Work request: Which lines in the records below mention the word "minimize"? Copy each one out.

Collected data

-.-.-

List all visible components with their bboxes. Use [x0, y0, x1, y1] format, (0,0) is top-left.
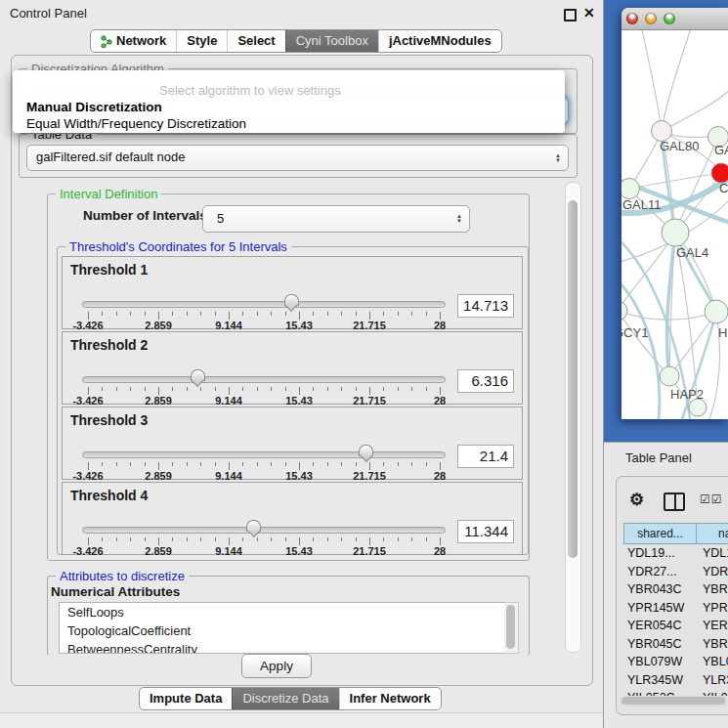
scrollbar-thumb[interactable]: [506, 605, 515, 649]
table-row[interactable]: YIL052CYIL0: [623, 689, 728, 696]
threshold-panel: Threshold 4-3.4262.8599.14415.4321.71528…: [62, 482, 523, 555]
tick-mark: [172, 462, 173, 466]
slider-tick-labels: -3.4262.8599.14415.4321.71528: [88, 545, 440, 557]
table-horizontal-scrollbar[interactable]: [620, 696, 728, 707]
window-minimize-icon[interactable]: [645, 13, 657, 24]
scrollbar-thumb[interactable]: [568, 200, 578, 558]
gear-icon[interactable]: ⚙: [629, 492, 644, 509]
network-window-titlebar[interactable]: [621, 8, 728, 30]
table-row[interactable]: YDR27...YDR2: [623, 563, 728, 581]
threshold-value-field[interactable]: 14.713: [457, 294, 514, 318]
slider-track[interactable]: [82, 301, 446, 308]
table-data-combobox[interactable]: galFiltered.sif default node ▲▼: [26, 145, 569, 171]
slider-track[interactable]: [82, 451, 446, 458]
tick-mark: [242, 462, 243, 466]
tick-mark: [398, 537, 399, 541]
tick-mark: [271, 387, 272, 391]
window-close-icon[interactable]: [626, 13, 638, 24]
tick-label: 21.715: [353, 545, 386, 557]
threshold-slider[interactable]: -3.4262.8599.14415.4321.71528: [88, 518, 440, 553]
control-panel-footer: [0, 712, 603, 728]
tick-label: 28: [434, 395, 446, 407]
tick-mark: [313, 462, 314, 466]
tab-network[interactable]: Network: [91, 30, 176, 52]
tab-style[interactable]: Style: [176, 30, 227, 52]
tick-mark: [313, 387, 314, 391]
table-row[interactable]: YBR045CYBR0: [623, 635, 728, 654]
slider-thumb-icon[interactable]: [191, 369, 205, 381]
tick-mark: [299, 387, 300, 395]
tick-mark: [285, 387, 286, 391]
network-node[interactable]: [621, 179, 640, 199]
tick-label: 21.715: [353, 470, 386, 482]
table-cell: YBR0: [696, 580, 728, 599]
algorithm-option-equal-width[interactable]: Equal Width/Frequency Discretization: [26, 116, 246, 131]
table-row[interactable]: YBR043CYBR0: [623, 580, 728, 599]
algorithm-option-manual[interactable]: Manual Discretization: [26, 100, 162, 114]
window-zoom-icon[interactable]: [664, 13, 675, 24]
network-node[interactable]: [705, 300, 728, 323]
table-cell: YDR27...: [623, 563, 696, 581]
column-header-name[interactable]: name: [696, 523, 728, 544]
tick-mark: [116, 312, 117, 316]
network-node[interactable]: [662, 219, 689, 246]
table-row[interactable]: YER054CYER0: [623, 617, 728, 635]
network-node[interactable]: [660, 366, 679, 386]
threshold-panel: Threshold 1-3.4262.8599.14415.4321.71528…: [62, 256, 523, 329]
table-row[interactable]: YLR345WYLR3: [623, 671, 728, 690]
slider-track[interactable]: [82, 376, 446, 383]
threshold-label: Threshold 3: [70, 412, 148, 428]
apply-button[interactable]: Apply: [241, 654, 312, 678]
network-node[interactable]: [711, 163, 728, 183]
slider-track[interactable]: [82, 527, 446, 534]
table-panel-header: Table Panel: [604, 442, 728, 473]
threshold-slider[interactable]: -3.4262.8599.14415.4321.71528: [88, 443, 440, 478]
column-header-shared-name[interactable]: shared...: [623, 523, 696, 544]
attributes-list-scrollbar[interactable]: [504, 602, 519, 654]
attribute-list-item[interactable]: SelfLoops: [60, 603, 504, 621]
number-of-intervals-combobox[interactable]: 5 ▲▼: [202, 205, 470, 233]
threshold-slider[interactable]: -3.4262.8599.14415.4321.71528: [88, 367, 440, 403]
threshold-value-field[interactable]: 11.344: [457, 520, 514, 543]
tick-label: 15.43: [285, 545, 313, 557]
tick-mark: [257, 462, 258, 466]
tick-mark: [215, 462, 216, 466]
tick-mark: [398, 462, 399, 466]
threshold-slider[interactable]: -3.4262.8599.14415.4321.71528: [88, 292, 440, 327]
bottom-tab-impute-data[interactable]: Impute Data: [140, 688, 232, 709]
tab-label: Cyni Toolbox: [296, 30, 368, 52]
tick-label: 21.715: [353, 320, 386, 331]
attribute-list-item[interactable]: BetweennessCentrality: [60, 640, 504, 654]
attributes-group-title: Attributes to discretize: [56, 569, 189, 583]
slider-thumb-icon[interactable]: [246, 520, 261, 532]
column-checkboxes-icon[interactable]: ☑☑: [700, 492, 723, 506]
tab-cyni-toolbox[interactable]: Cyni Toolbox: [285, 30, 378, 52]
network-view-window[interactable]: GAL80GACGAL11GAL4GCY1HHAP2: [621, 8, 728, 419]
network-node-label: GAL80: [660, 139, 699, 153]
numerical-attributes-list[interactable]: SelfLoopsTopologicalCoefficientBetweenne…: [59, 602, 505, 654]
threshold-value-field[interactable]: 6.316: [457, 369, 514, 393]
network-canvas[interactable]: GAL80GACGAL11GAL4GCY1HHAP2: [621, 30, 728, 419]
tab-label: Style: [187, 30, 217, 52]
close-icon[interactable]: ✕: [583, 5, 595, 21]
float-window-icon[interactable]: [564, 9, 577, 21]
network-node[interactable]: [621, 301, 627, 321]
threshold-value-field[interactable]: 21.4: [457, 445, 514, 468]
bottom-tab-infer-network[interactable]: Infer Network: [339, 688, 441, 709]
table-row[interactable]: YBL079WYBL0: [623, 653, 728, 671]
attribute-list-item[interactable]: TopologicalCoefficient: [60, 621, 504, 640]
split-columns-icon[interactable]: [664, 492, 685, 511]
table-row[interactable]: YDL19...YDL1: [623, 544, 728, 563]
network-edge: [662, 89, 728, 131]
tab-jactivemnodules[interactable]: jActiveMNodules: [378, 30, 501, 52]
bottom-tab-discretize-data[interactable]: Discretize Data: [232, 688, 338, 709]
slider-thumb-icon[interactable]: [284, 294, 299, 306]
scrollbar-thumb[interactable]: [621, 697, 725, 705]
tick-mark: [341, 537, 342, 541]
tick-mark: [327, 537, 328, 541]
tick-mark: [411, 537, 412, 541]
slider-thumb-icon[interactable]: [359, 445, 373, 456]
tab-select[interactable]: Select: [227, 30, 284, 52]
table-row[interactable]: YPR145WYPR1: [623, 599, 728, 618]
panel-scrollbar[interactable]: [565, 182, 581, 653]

-.-.-

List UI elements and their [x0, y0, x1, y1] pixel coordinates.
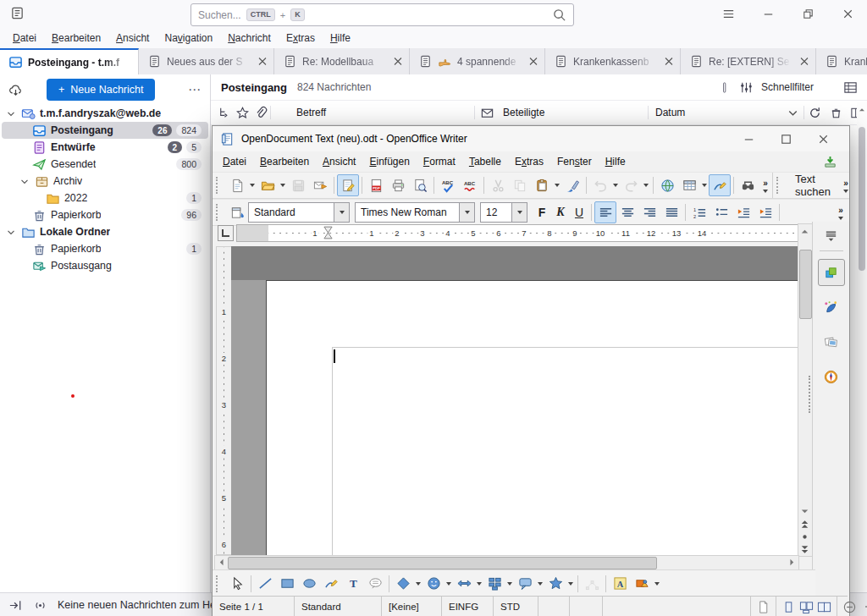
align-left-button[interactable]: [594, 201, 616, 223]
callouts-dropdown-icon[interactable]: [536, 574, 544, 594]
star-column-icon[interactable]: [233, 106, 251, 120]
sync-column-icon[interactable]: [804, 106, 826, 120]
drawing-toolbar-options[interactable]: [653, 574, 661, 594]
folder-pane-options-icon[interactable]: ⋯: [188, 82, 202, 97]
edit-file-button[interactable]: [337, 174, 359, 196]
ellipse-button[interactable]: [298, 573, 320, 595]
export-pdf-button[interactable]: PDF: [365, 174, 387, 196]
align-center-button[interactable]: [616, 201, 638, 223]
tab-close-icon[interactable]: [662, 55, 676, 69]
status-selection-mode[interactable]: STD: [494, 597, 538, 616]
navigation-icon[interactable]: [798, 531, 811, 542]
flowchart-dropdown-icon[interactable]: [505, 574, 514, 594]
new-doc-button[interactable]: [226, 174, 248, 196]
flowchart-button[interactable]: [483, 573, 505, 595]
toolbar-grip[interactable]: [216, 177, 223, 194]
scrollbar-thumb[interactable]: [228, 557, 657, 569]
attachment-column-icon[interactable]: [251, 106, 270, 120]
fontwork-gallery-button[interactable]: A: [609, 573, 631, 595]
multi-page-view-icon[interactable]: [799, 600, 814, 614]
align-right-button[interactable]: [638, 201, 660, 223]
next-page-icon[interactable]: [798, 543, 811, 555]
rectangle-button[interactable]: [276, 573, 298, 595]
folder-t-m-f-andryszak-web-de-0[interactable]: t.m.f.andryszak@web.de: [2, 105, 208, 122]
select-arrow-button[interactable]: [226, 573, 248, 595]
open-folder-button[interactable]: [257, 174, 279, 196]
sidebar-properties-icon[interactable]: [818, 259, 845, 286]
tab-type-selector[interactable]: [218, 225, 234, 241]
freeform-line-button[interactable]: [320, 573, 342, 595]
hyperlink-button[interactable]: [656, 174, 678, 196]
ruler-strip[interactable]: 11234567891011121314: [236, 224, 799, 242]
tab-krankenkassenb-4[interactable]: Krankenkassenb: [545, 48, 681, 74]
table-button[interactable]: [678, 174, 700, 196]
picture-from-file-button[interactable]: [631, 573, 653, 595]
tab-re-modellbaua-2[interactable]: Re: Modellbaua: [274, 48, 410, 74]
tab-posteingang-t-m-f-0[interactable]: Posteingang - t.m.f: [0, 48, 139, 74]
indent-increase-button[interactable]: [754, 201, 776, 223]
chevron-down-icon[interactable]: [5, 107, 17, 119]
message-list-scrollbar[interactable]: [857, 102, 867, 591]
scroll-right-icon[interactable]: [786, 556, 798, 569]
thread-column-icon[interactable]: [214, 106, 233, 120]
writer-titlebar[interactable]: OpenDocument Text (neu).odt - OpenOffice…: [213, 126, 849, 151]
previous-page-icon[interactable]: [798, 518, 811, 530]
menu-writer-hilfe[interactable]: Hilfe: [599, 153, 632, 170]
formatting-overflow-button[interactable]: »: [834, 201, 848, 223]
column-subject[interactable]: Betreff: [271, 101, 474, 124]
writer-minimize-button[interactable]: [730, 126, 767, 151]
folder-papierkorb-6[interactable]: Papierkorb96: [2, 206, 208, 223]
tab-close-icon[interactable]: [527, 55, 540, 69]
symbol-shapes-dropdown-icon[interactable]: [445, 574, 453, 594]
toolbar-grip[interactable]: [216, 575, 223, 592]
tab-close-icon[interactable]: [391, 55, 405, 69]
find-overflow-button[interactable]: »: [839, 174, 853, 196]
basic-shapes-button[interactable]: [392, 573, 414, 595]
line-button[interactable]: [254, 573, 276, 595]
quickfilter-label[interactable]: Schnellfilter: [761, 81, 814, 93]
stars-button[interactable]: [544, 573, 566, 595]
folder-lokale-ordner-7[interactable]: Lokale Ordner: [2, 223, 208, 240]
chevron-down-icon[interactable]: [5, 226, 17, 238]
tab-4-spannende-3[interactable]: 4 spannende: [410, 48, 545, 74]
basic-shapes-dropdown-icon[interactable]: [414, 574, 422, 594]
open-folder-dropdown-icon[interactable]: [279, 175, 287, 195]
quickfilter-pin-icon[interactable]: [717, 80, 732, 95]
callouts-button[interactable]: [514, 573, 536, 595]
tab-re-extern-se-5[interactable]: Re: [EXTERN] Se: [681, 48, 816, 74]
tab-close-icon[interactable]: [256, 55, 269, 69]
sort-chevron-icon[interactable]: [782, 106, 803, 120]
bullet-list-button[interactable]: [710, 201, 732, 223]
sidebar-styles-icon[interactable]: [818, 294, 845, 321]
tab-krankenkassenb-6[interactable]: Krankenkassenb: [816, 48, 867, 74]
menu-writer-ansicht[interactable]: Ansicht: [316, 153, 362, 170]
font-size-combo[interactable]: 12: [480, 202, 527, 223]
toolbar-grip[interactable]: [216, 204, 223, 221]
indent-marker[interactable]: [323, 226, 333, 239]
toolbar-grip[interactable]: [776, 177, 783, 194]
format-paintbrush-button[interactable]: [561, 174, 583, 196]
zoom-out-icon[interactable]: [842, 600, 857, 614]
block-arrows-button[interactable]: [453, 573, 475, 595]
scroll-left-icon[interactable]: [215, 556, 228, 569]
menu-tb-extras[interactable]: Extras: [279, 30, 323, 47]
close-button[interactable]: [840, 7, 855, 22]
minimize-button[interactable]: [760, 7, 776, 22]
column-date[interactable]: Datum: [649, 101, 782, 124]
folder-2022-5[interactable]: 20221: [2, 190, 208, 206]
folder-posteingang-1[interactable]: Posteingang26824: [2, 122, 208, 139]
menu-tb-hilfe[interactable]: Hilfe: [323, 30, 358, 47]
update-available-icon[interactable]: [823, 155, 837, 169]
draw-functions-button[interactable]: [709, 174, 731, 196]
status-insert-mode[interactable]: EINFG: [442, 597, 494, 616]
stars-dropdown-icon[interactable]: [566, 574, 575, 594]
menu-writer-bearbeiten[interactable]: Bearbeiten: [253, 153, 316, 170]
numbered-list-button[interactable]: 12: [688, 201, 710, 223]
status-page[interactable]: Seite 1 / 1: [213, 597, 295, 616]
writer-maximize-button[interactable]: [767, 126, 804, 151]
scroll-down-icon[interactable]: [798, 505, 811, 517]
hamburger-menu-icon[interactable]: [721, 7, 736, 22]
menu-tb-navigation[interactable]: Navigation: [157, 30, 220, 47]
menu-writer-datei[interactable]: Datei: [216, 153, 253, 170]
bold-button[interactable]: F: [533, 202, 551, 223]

-.-.-

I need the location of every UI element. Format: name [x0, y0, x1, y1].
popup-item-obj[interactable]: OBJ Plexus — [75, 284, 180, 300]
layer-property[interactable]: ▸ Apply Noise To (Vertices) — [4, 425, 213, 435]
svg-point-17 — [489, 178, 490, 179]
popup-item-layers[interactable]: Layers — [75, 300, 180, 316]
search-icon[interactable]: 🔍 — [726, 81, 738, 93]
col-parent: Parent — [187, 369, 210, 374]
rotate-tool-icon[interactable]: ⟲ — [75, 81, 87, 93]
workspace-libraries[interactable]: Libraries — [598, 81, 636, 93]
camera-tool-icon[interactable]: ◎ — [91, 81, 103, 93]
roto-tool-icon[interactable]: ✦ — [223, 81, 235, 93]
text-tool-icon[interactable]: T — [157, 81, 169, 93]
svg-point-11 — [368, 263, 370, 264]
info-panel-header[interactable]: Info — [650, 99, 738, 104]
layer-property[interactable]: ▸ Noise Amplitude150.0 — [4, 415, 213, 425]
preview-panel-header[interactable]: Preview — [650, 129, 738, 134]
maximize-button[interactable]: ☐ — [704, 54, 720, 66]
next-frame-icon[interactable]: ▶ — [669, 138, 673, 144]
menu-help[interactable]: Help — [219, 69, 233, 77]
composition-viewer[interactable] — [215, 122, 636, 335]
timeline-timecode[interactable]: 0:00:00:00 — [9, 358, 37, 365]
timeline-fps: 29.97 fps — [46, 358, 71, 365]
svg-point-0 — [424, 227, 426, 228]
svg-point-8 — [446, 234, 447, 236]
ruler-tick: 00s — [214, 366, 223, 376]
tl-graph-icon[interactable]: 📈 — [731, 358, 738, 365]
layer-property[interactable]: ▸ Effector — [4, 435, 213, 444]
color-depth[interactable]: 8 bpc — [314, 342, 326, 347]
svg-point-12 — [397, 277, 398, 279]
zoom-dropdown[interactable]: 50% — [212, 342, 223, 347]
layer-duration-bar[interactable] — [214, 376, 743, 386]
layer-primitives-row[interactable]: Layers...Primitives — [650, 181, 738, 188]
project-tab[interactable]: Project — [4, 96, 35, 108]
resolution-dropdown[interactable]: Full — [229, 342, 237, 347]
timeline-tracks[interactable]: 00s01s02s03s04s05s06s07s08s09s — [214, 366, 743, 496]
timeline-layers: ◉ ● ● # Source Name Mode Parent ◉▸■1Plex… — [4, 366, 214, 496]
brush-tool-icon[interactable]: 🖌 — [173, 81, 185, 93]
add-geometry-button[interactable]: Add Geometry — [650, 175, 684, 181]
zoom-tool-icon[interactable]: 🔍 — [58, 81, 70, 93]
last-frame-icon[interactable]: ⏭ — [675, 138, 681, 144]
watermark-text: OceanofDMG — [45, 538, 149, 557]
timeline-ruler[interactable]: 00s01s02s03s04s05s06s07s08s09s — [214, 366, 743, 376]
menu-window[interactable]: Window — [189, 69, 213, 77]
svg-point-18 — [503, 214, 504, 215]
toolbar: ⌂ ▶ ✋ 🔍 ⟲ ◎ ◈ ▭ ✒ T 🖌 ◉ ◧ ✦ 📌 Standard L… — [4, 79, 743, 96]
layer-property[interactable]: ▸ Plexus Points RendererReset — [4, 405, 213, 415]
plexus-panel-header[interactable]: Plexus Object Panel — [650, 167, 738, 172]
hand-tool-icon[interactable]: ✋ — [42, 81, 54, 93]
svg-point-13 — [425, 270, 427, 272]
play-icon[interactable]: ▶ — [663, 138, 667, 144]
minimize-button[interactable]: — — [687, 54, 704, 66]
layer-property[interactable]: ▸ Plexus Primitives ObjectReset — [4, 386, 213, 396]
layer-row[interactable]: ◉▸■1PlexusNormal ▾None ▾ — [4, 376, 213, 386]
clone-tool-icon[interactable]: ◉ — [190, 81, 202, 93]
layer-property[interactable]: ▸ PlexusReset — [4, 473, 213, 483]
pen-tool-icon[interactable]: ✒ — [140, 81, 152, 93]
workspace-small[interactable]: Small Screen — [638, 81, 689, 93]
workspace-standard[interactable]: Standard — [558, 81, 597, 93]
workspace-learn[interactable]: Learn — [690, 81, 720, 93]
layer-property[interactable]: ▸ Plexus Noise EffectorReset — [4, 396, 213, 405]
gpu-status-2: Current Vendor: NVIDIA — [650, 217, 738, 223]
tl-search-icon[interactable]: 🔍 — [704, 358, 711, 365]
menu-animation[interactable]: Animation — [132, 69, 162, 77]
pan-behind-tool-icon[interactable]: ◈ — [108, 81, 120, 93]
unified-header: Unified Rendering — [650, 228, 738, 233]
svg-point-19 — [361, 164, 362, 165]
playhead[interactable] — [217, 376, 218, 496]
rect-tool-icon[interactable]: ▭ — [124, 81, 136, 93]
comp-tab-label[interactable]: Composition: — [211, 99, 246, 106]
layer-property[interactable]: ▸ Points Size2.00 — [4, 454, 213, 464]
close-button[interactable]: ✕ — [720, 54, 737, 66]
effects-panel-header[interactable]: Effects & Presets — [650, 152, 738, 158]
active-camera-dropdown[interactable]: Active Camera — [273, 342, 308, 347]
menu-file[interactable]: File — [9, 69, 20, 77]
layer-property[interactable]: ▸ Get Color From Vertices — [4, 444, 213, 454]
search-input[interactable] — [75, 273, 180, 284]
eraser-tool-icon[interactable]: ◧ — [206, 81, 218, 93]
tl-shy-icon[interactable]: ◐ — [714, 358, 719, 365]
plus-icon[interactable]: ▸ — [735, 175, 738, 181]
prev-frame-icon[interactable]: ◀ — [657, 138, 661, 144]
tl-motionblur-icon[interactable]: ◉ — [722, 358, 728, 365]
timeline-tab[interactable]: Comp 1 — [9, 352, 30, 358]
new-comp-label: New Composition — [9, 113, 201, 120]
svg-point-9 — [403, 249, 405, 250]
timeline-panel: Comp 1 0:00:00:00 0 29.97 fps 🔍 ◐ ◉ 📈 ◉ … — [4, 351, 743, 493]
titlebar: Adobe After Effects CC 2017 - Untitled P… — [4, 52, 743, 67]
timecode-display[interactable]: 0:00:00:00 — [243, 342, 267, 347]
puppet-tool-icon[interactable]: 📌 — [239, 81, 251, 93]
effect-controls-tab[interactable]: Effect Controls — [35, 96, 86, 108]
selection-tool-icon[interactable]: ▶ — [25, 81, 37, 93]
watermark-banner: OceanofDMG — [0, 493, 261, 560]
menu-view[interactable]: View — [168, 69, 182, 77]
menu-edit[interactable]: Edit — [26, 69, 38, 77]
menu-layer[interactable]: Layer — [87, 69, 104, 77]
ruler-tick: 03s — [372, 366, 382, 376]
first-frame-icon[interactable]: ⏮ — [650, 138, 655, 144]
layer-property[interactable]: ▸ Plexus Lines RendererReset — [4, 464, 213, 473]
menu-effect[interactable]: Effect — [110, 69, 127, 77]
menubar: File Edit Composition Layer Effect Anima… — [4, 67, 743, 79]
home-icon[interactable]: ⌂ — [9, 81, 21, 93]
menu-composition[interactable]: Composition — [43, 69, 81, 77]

-.-.-

Result for this exercise:
window-minimize-icon[interactable]: [645, 13, 657, 24]
writer-minimize-button[interactable]: [730, 126, 767, 151]
minimize-button[interactable]: [760, 7, 776, 22]
minimize-button[interactable]: — — [687, 54, 704, 66]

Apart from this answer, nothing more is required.